BACKGROUND: Albumin binds low-molecular-weight molecules, including proteins and peptides, which then acquire its longer half-life, thereby protecting the bound species from kidney clearance. We developed an experimental method to isolate albumin in its native state and to then identify [mass spectrometry (MS) sequencing] the corresponding bound low-molecular-weight molecules. We used this method to analyze pooled sera from a human disease study set (high-risk persons without cancer, n = 40; stage I ovarian cancer, n = 30; stage III ovarian cancer, n = 40) to demonstrate the feasibility of this approach as a discovery method. METHODS: Albumin was isolated by solid-phase affinity capture under native binding and washing conditions. Captured albumin-associated proteins and peptides were separated by gel electrophoresis and subjected to iterative MS sequencing by microcapillary reversed-phase tandem MS. Selected albumin-bound protein fragments were confirmed in human sera by Western blotting and immunocompetition. RESULTS: In total, 1208 individual protein sequences were predicted from all 3 pools. The predicted sequences were largely fragments derived from proteins with diverse biological functions. More than one third of these fragments were identified by multiple peptide sequences, and more than one half of the identified species were in vivo cleavage products of parent proteins. An estimated 700 serum peptides or proteins were predicted that had not been reported in previous serum databases. Several proteolytic fragments of larger molecules that may be cancer-related were confirmed immunologically in blood by Western blotting and peptide immunocompetition. BRCA2, a 390-kDa low-abundance nuclear protein linked to cancer susceptibility, was represented in sera as a series of specific fragments bound to albumin. CONCLUSION: Carrier-protein harvesting provides a rich source of candidate peptides and proteins with potential diverse tissue and cellular origins that may reflect important disease-related information.

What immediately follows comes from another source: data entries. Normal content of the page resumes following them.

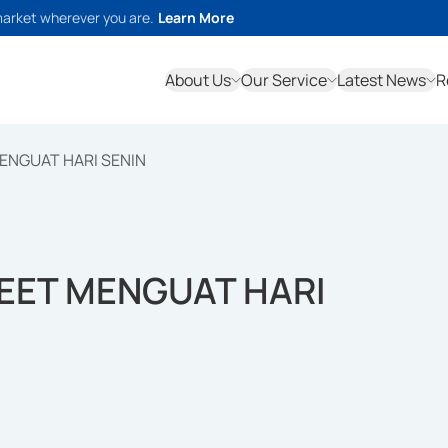
market wherever you are.
Learn More
About Us
Our Service
Latest News
R
ENGUAT HARI SENIN
EET MENGUAT HARI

Biomarker amplification by serum carrier protein binding.

Mass spectroscopic analysis of the low molecular mass (LMM) range of the serum/plasma proteome is a rapidly emerging frontier for biomarker discovery. This study examined the proportion of LMM biomarkers, which are bound to circulating carrier proteins. Mass spectroscopic analysis of human serum following molecular mass fractionation, demonstrated that the majority of LMM biomarkers exist bound to carrier proteins. Moreover, the pattern of LMM biomarkers bound specifically to albumin is distinct from those bound to non-albumin carriers. Prominent SELDI-TOF ionic species (m/z 6631.7043) identified to correlate with the presence of ovarian cancer were amplified by albumin capture. Several insights emerged: a) Accumulation of LMM biomarkers on circulating carrier proteins greatly amplifies the total serum/plasma concentration of the measurable biomarker, b) The total serum/plasma biomarker concentration is largely determined by the carrier protein clearance rate, not the unbound biomarker clearance rate itself, and c) Examination of the LMM species bound to a specific carrier protein may contain important diagnostic information. These findings shift the focus of biomarker detection to the carrier protein and its biomarker content.